» **Exercise**: Could you print the stretch of lines below from the one with "Бытовая техника, интерьер" through the one with "перестройки, и это", exactly as they stand and without any pictures?

Saved entries

= Beginning of Section =

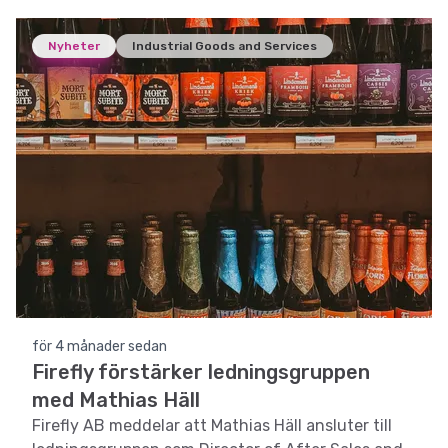
Nyheter
Industrial Goods and Services
för 4 månader sedan
Firefly förstärker ledningsgruppen
med Mathias Häll
Firefly AB meddelar att Mathias Häll ansluter till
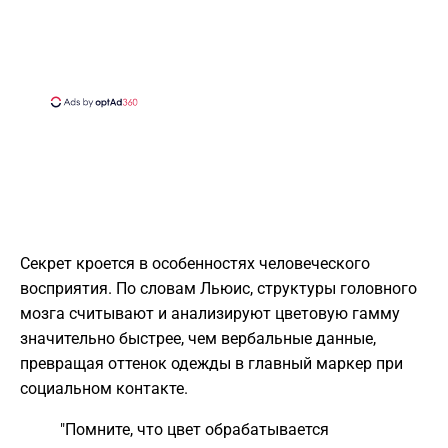
Секрет кроется в особенностях человеческого
восприятия. По словам Льюис, структуры головного
мозга считывают и анализируют цветовую гамму
значительно быстрее, чем вербальные данные,
превращая оттенок одежды в главный маркер при
социальном контакте.
"Помните, что цвет обрабатывается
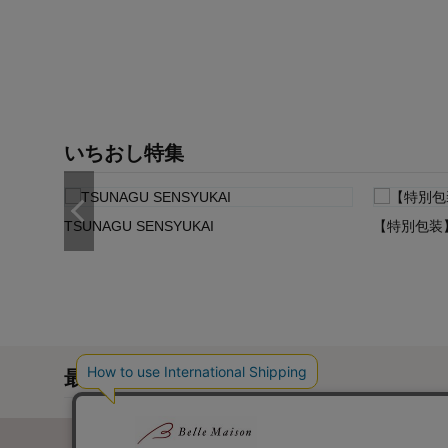
いちおし特集
】
TSUNAGU SENSYUKAI
【特別包装
最近チェックした商品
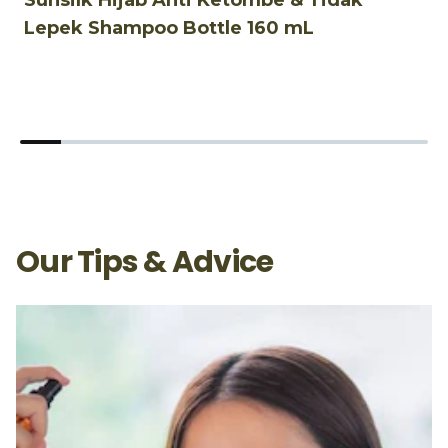
Sunsilk Hijab Anti Ketombe & Tidak
S
Lepek Shampoo Bottle 160 mL
L
Our Tips & Advice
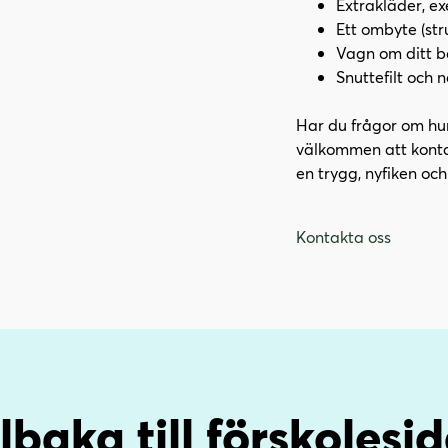
Extrakläder, e
Ett ombyte (str
Vagn om ditt b
Snuttefilt och 
Har du frågor om hur 
välkommen att konta
en trygg, nyfiken och
Kontakta oss
llbaka till förskolesi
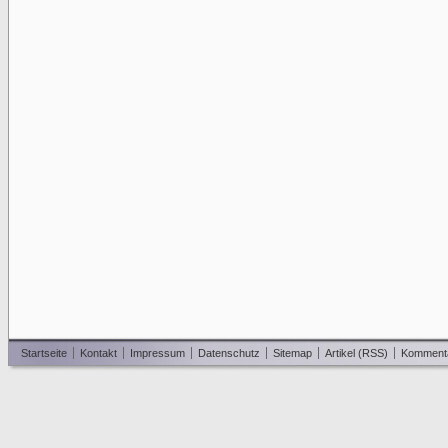
Startseite
Kontakt
Impressum
Datenschutz
Sitemap
Artikel (RSS)
Komment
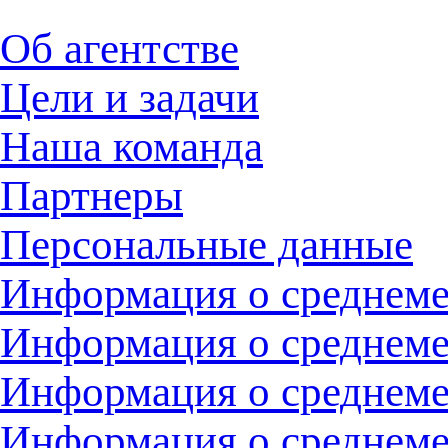
Об агентстве
Цели и задачи
Наша команда
Партнеры
Персональные данные
Информация о среднемес
Информация о среднемес
Информация о среднемес
Информация о среднемес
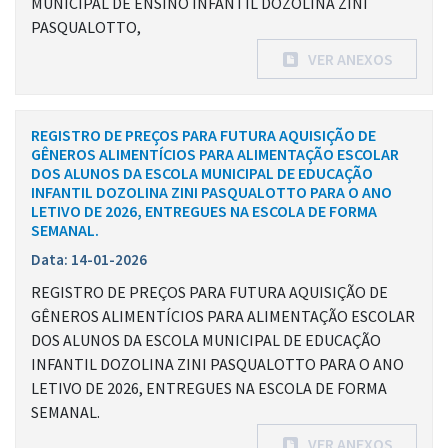
MUNICIPAL DE ENSINO INFANTIL DOZOLINA ZINI
PASQUALOTTO,
VER ANEXOS
REGISTRO DE PREÇOS PARA FUTURA AQUISIÇÃO DE
GÊNEROS ALIMENTÍCIOS PARA ALIMENTAÇÃO ESCOLAR
DOS ALUNOS DA ESCOLA MUNICIPAL DE EDUCAÇÃO
INFANTIL DOZOLINA ZINI PASQUALOTTO PARA O ANO
LETIVO DE 2026, ENTREGUES NA ESCOLA DE FORMA
SEMANAL.
Data: 14-01-2026
REGISTRO DE PREÇOS PARA FUTURA AQUISIÇÃO DE
GÊNEROS ALIMENTÍCIOS PARA ALIMENTAÇÃO ESCOLAR
DOS ALUNOS DA ESCOLA MUNICIPAL DE EDUCAÇÃO
INFANTIL DOZOLINA ZINI PASQUALOTTO PARA O ANO
LETIVO DE 2026, ENTREGUES NA ESCOLA DE FORMA
SEMANAL.
VER ANEXOS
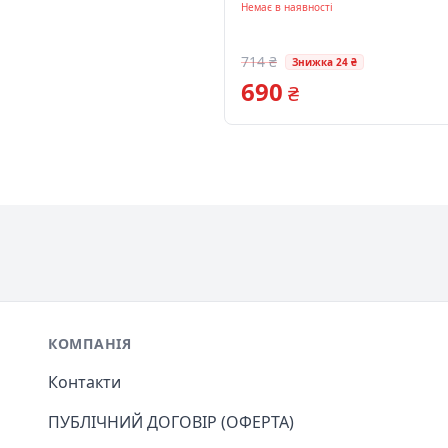
Немає в наявності
714 ₴
Знижка 24 ₴
690
₴
Footer
КОМПАНІЯ
Контакти
ПУБЛІЧНИЙ ДОГОВІР (ОФЕРТА)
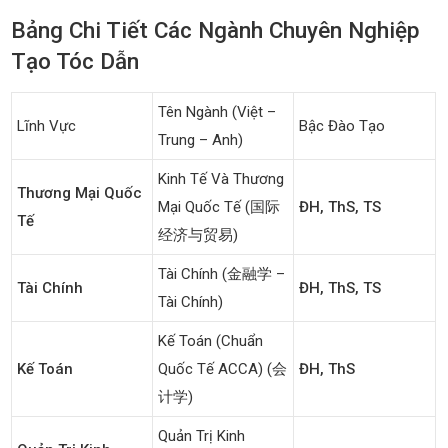
Bảng Chi Tiết Các Ngành Chuyên Nghiệp
Tạo Tóc Dẫn
Tên Ngành (Việt –
Lĩnh Vực
Bậc Đào Tạo
Trung – Anh)
Kinh Tế Và Thương
Thương Mại Quốc
Mại Quốc Tế (国际
ĐH, ThS, TS
Tế
经济与贸易)
Tài Chính (金融学 –
Tài Chính
ĐH, ThS, TS
Tài Chính)
Kế Toán (chuẩn
Kế Toán
Quốc Tế ACCA) (会
ĐH, ThS
计学)
Quản Trị Kinh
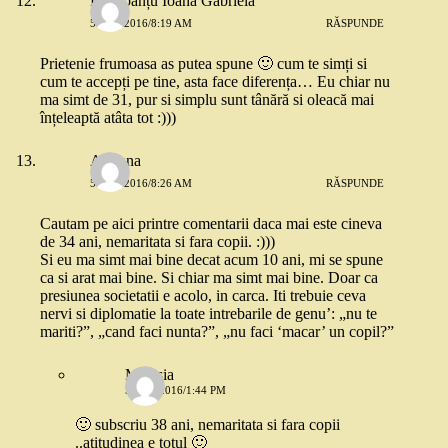
Dorobanțu Ioana Gabriela
5 MAI 2016/8:19 AM
RĂSPUNDE
Prietenie frumoasa as putea spune 🙂 cum te simți si
cum te accepți pe tine, asta face diferența… Eu chiar nu
ma simt de 31, pur si simplu sunt tânără si oleacă mai
înțeleaptă atâta tot :)))
Adriana
5 MAI 2016/8:26 AM
RĂSPUNDE
Cautam pe aici printre comentarii daca mai este cineva
de 34 ani, nemaritata si fara copii. :)))
Si eu ma simt mai bine decat acum 10 ani, mi se spune
ca si arat mai bine. Si chiar ma simt mai bine. Doar ca
presiunea societatii e acolo, in carca. Iti trebuie ceva
nervi si diplomatie la toate intrebarile de genu’: „nu te
mariti?”, „cand faci nunta?”, „nu faci ‘macar’ un copil?”
Micasia
5 MAI 2016/1:44 PM
🙂 subscriu 38 ani, nemaritata si fara copii
..atitudinea e totul 🙂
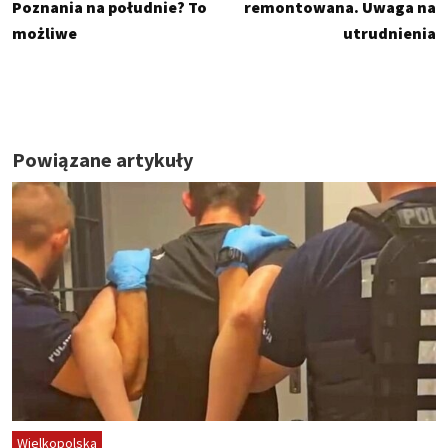
Poznania na południe? To
remontowana. Uwaga na
możliwe
utrudnienia
Powiązane artykuły
Wielkopolska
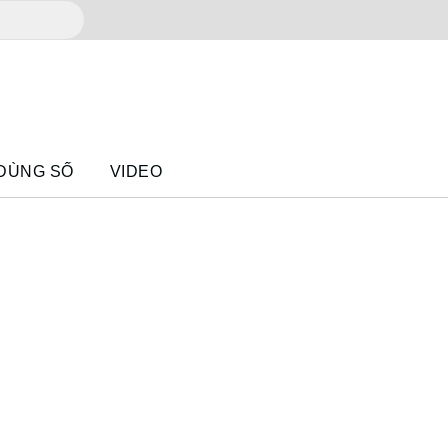
 DÙNG SỐ
VIDEO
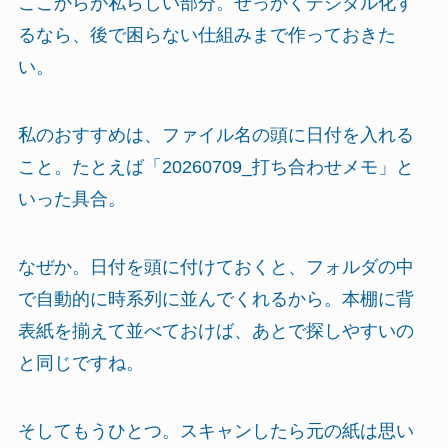
ここからが私らしい部分。せっかくデジタル化す
るなら、後で困らない仕組みまで作っておきた
い。
私のおすすめは、ファイル名の頭に日付を入れる
こと。たとえば「20260709_打ち合わせメモ」と
いった具合。
なぜか。日付を頭に付けておくと、フォルダの中
で自動的に時系列に並んでくれるから。本棚に背
表紙を揃えて並べておけば、あとで探しやすいの
と同じですね。
そしてもうひとつ。スキャンしたら元の紙は思い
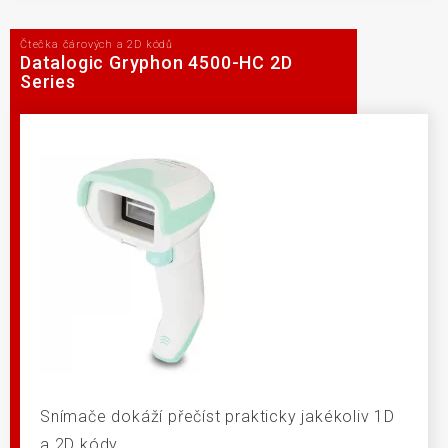
Čtečka čárových a 2D kódů
Datalogic Gryphon 4500-HC 2D
Series
Snímače dokáží přečíst prakticky jakékoliv 1D
a 2D kódy.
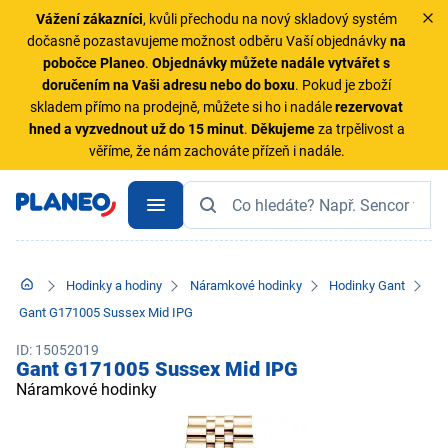
Vážení zákazníci
, kvůli přechodu na nový skladový systém
dočasně pozastavujeme možnost odběru Vaší objednávky
na
pobočce Planeo
.
Objednávky
můžete nadále vytvářet s
doručením na Vaši adresu nebo do boxu
. Pokud je zboží
skladem přímo na prodejně, můžete si ho i nadále
rezervovat
hned a vyzvednout už do 15 minut
.
Děkujeme
za trpělivost a
věříme, že nám zachováte přízeň i nadále.
Hodinky a hodiny
Náramkové hodinky
Hodinky Gant
Gant G171005 Sussex Mid IPG
ID: 15052019
Gant G171005 Sussex Mid IPG
Náramkové hodinky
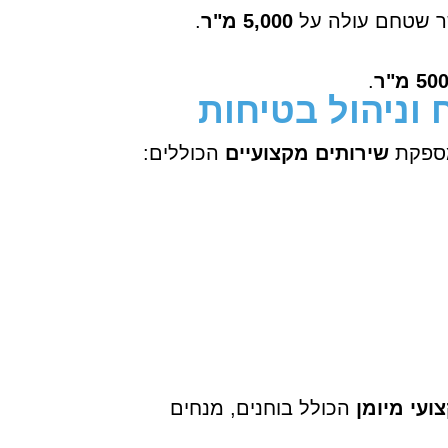
אשר שטחם עולה על
5,000 מ"ר
.
50 מ"ר
.
וניהול בטיחות
ומספקת
שירותים מקצועיים
הכוללים:
ועי מיומן
הכולל בוחנים, מנחים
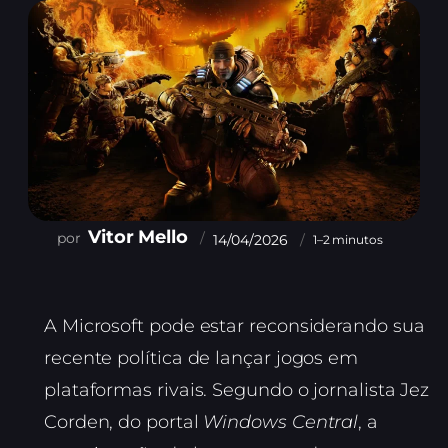
Vitor Mello
14/04/2026
1–2 minutos
A Microsoft pode estar reconsiderando sua
recente política de lançar jogos em
plataformas rivais. Segundo o jornalista Jez
Corden, do portal
Windows Central
, a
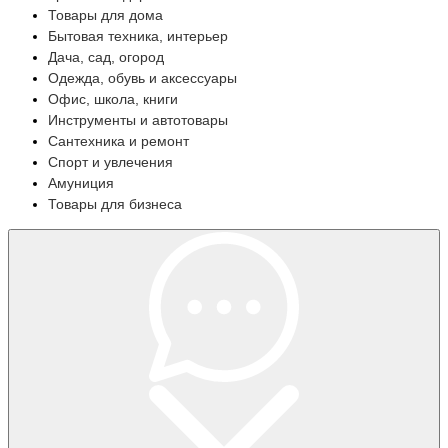
Товары для дома
Бытовая техника, интерьер
Дача, сад, огород
Одежда, обувь и аксессуары
Офис, школа, книги
Инструменты и автотовары
Сантехника и ремонт
Спорт и увлечения
Амуниция
Товары для бизнеса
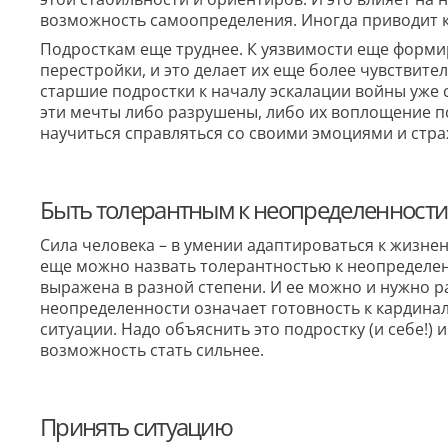
возможность самоопределения. Иногда приводит 
Подросткам еще труднее. К уязвимости еще форм
перестройки, и это делает их еще более чувствит
старшие подростки к началу эскалации войны уже 
эти мечты либо разрушены, либо их воплощение по
научиться справляться со своими эмоциями и стр
Быть толерантным к неопределенности
Сила человека – в умении адаптироваться к жизне
еще можно назвать толерантностью к неопределенно
выражена в разной степени. И ее можно и нужно р
неопределенности означает готовность к кардина
ситуации. Надо объяснить это подростку (и себе!) 
возможность стать сильнее.
Принять ситуацию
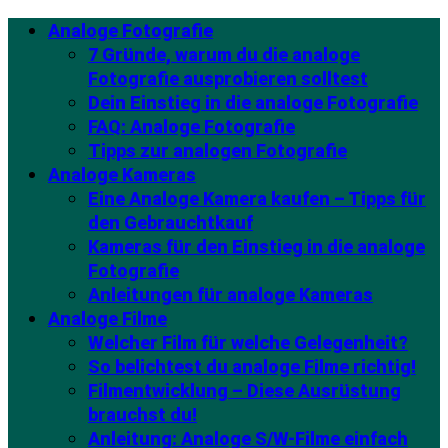
Analoge Fotografie
7 Gründe, warum du die analoge
Fotografie ausprobieren solltest
Dein Einstieg in die analoge Fotografie
FAQ: Analoge Fotografie
Tipps zur analogen Fotografie
Analoge Kameras
Eine Analoge Kamera kaufen – Tipps für
den Gebrauchtkauf
Kameras für den Einstieg in die analoge
Fotografie
Anleitungen für analoge Kameras
Analoge Filme
Welcher Film für welche Gelegenheit?
So belichtest du analoge Filme richtig!
Filmentwicklung – Diese Ausrüstung
brauchst du!
Anleitung: Analoge S/W-Filme einfach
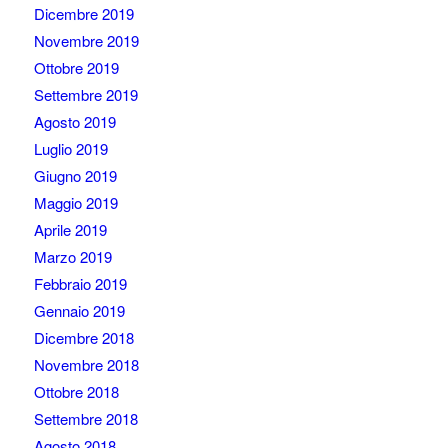
Dicembre 2019
Novembre 2019
Ottobre 2019
Settembre 2019
Agosto 2019
Luglio 2019
Giugno 2019
Maggio 2019
Aprile 2019
Marzo 2019
Febbraio 2019
Gennaio 2019
Dicembre 2018
Novembre 2018
Ottobre 2018
Settembre 2018
Agosto 2018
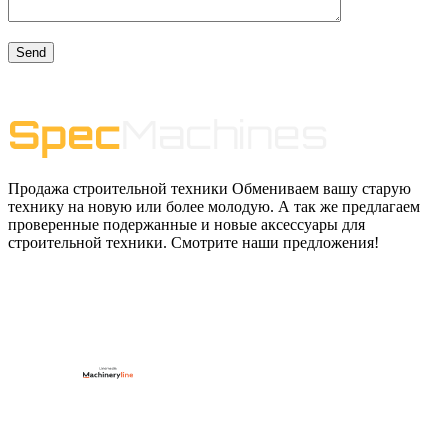
Продажа строительной техники Обмениваем вашу старую
технику на новую или более молодую. А так же предлагаем
проверенные подержанные и новые аксессуары для
строительной техники. Смотрите наши предложения!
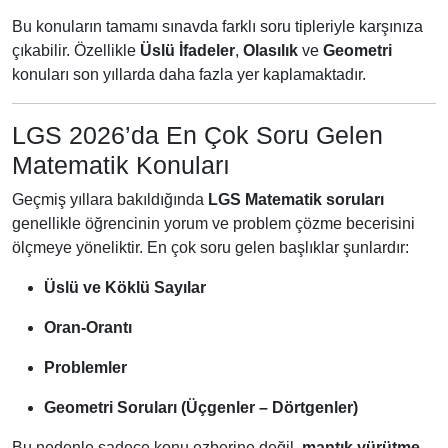
Bu konuların tamamı sınavda farklı soru tipleriyle karşınıza
çıkabilir. Özellikle
Üslü İfadeler
,
Olasılık
ve
Geometri
konuları son yıllarda daha fazla yer kaplamaktadır.
LGS 2026’da En Çok Soru Gelen
Matematik Konuları
Geçmiş yıllara bakıldığında
LGS Matematik soruları
genellikle öğrencinin yorum ve problem çözme becerisini
ölçmeye yöneliktir. En çok soru gelen başlıklar şunlardır:
Üslü ve Köklü Sayılar
Oran-Orantı
Problemler
Geometri Soruları (Üçgenler – Dörtgenler)
Bu nedenle sadece konu ezberine değil,
mantık yürütme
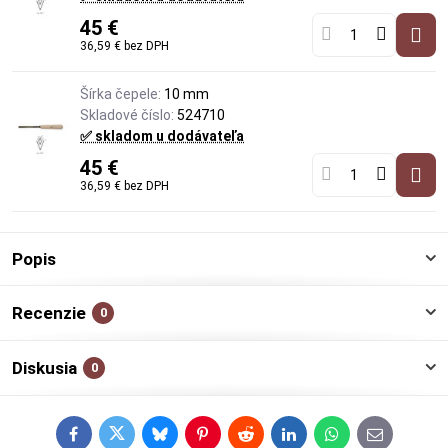
45 €
36,59 €
bez DPH
Šírka čepele:
10 mm
Skladové číslo:
524710
✅ skladom u dodávateľa
45 €
36,59 €
bez DPH
Popis
Recenzie
0
Diskusia
0
Facebook
Twitter
Bluesky
Pinterest
Reddit
LinkedIn
WhatsApp
E-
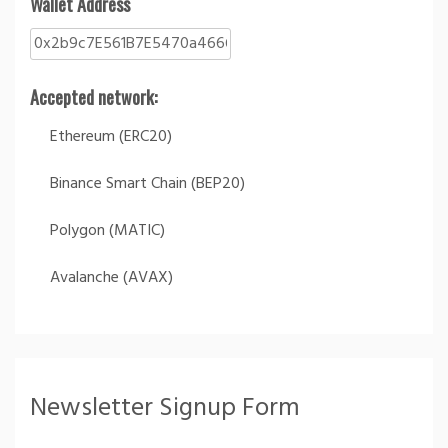
Wallet Address
Accepted network:
Ethereum (ERC20)
Binance Smart Chain (BEP20)
Polygon (MATIC)
Avalanche (AVAX)
Newsletter Signup Form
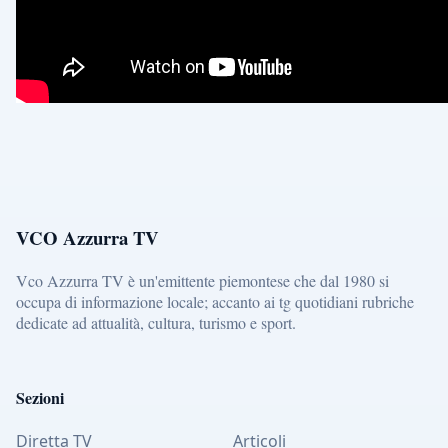
VCO Azzurra TV
Vco Azzurra TV è un'emittente piemontese che dal 1980 si
occupa di informazione locale; accanto ai tg quotidiani rubriche
dedicate ad attualità, cultura, turismo e sport.
Sezioni
Diretta TV
Articoli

= End of Section =

» **Expected output**:
Бытовая техника, интерьер
Дача, сад, огород
Одежда, обувь и аксессуары
Офис, школа, книги
Инструменты и автотовары
Сантехника и ремонт
Спорт и увлечения
Амуниция
Товары для бизнеса
возможность самоопределения. Иногда приводит 
Подросткам еще труднее. К уязвимости еще форм
перестройки, и это делает их еще более чувствит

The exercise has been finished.